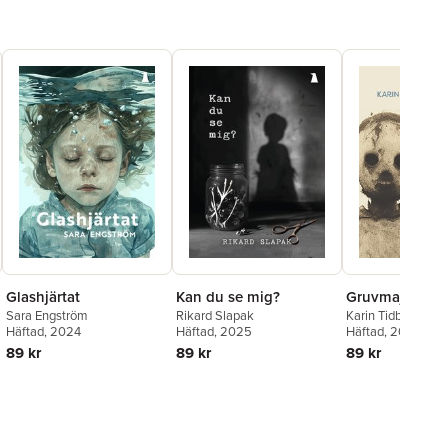
Glashjärtat
Kan du se mig?
Gruvmaja
Sara Engström
Rikard Slapak
Karin Tidbeck
Häftad
, 2024
Häftad
, 2025
Häftad
, 2023
89 kr
89 kr
89 kr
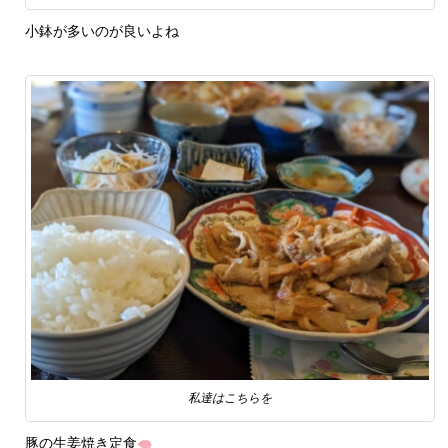
小鉢が多いのが良いよね
私達はこちらを
豚の生姜焼き定食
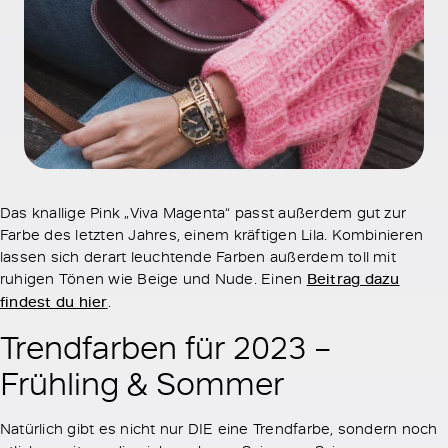
Das knallige Pink „Viva Magenta“ passt außerdem gut zur
Farbe des letzten Jahres, einem kräftigen Lila. Kombinieren
lassen sich derart leuchtende Farben außerdem toll mit
ruhigen Tönen wie Beige und Nude. Einen
Beitrag dazu
findest du hier
.
Trendfarben für 2023 –
Frühling & Sommer
Natürlich gibt es nicht nur DIE eine Trendfarbe, sondern noch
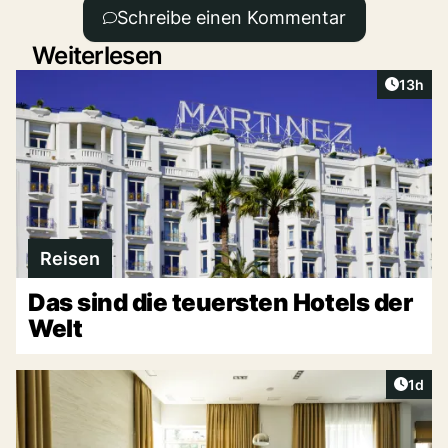
Schreibe einen Kommentar
Weiterlesen
Artikel
13h
Reisen
Das sind die teuersten Hotels der
Welt
Artike
1d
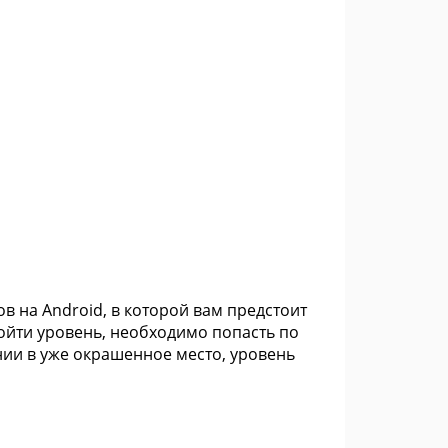
в на Android, в которой вам предстоит
йти уровень, необходимо попасть по
нии в уже окрашенное место, уровень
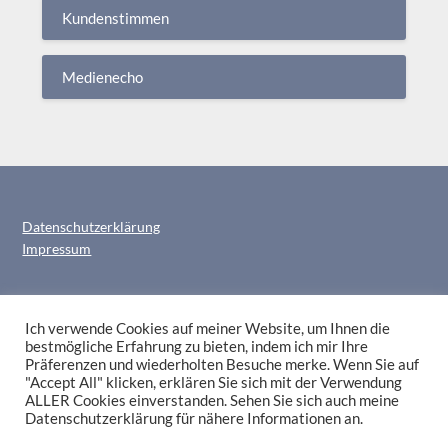
Kundenstimmen
Medienecho
Datenschutzerklärung
Impressum
Ich verwende Cookies auf meiner Website, um Ihnen die
bestmögliche Erfahrung zu bieten, indem ich mir Ihre
Präferenzen und wiederholten Besuche merke. Wenn Sie auf
"Accept All" klicken, erklären Sie sich mit der Verwendung
ALLER Cookies einverstanden. Sehen Sie sich auch meine
Datenschutzerklärung für nähere Informationen an.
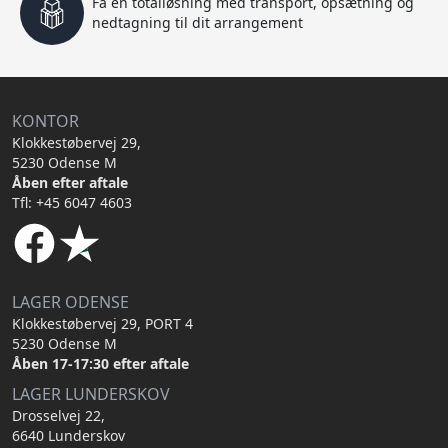
Få en totalløsning med transport, opsætning og
nedtagning til dit arrangement
KONTOR
Klokkestøbervej 29,
5230 Odense M
Åben efter aftale
Tfl: +45 6047 4603
LAGER ODENSE
Klokkestøbervej 29, PORT 4
5230 Odense M
Åben 17-17:30 efter aftale
LAGER LUNDERSKOV
Drosselvej 22,
6640 Lunderskov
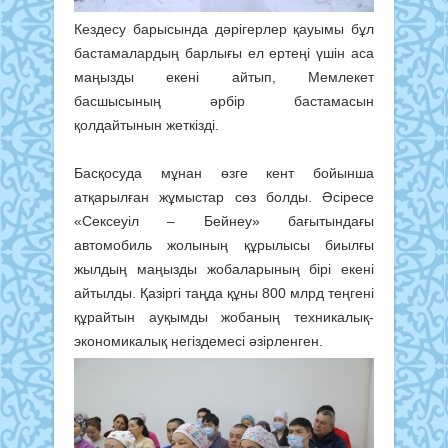
Кездесу барысында дәрігерлер қауымы бұл
бастамалардың барлығы ел ертеңі үшін аса
маңызды екені айтып, Мемлекет
басшысының әрбір бастамасын
қолдайтынын жеткізді.
Басқосуда мұнан өзге кент бойынша
атқарылған жұмыстар сөз болды. Әсіресе
«Сексеуіл – Бейнеу» бағытындағы
автомобиль жолының құрылысы биылғы
жылдың маңызды жобаларының бірі екені
айтылды. Қазіргі таңда құны 800 млрд теңгені
құрайтын ауқымды жобаның техникалық-
экономикалық негіздемесі әзірленген.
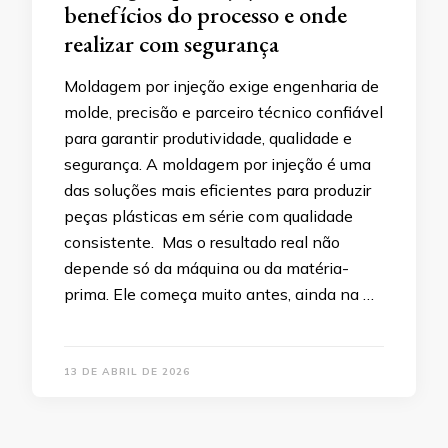
benefícios do processo e onde
realizar com segurança
Moldagem por injeção exige engenharia de
molde, precisão e parceiro técnico confiável
para garantir produtividade, qualidade e
segurança. A moldagem por injeção é uma
das soluções mais eficientes para produzir
peças plásticas em série com qualidade
consistente. Mas o resultado real não
depende só da máquina ou da matéria-
prima. Ele começa muito antes, ainda na …
13 DE ABRIL DE 2026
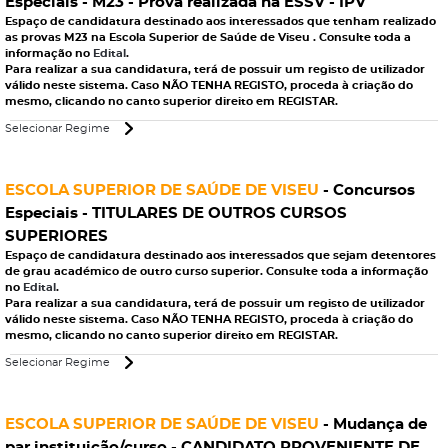
Especiais - M23 - Prova realizada na ESSV - IPV
Espaço de candidatura destinado aos interessados que tenham
realizado
as provas M23
na
Escola Superior de Saúde de Viseu
. Consulte toda a
informação no
Edital
.
Para realizar a sua candidatura, terá de possuir um registo de utilizador
válido neste sistema. Caso NÃO TENHA REGISTO, proceda à criação do
mesmo, clicando no canto superior direito em REGISTAR.
Selecionar Regime
ESCOLA SUPERIOR DE SAÚDE DE VISEU
- Concursos
Especiais - TITULARES DE OUTROS CURSOS
SUPERIORES
Espaço de candidatura destinado aos interessados que sejam
detentores
de grau académico de outro curso superior
. Consulte toda a informação
no
Edital
.
Para realizar a sua candidatura, terá de possuir um registo de utilizador
válido neste sistema. Caso NÃO TENHA REGISTO, proceda à criação do
mesmo, clicando no canto superior direito em REGISTAR.
Selecionar Regime
ESCOLA SUPERIOR DE SAÚDE DE VISEU
- Mudança de
par instituição/curso - CANDIDATO PROVENIENTE DE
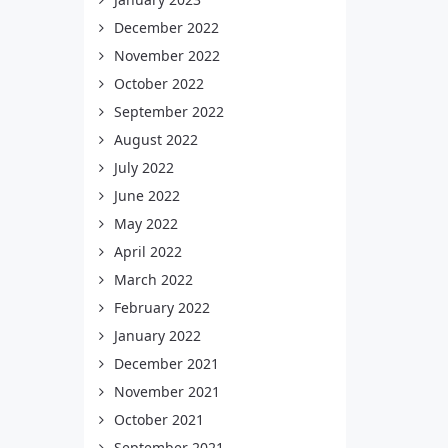
December 2022
November 2022
October 2022
September 2022
August 2022
July 2022
June 2022
May 2022
April 2022
March 2022
February 2022
January 2022
December 2021
November 2021
October 2021
September 2021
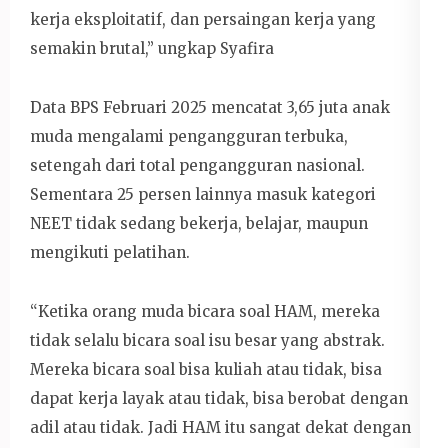
kerja eksploitatif, dan persaingan kerja yang
semakin brutal,” ungkap Syafira
Data BPS Februari 2025 mencatat 3,65 juta anak
muda mengalami pengangguran terbuka,
setengah dari total pengangguran nasional.
Sementara 25 persen lainnya masuk kategori
NEET tidak sedang bekerja, belajar, maupun
mengikuti pelatihan.
“Ketika orang muda bicara soal HAM, mereka
tidak selalu bicara soal isu besar yang abstrak.
Mereka bicara soal bisa kuliah atau tidak, bisa
dapat kerja layak atau tidak, bisa berobat dengan
adil atau tidak. Jadi HAM itu sangat dekat dengan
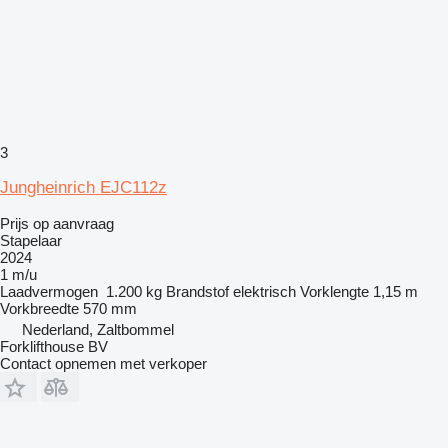
3
Jungheinrich EJC112z
Prijs op aanvraag
Stapelaar
2024
1 m/u
Laadvermogen
1.200 kg
Brandstof
elektrisch
Vorklengte
1,15 m
Vorkbreedte
570 mm
Nederland, Zaltbommel
Forklifthouse BV
Contact opnemen met verkoper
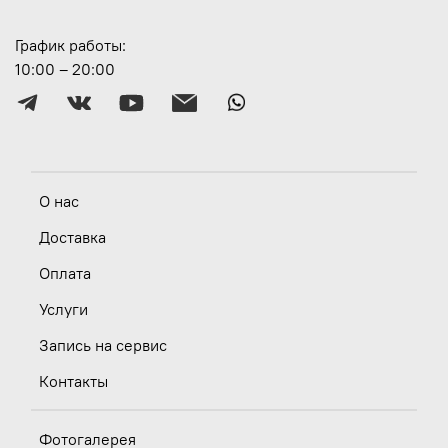
График работы:
10:00 – 20:00
О нас
Доставка
Оплата
Услуги
Запись на сервис
Контакты
Фотогалерея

> **WHAT IS BEING ASKED**
Your response should be made up of the lines in the data that contain the word "destinado".

> **PROBLEM SOLUTION**
Espaço de candidatura destinado aos interessados que tenham
Espaço de candidatura destinado aos interessados que sejam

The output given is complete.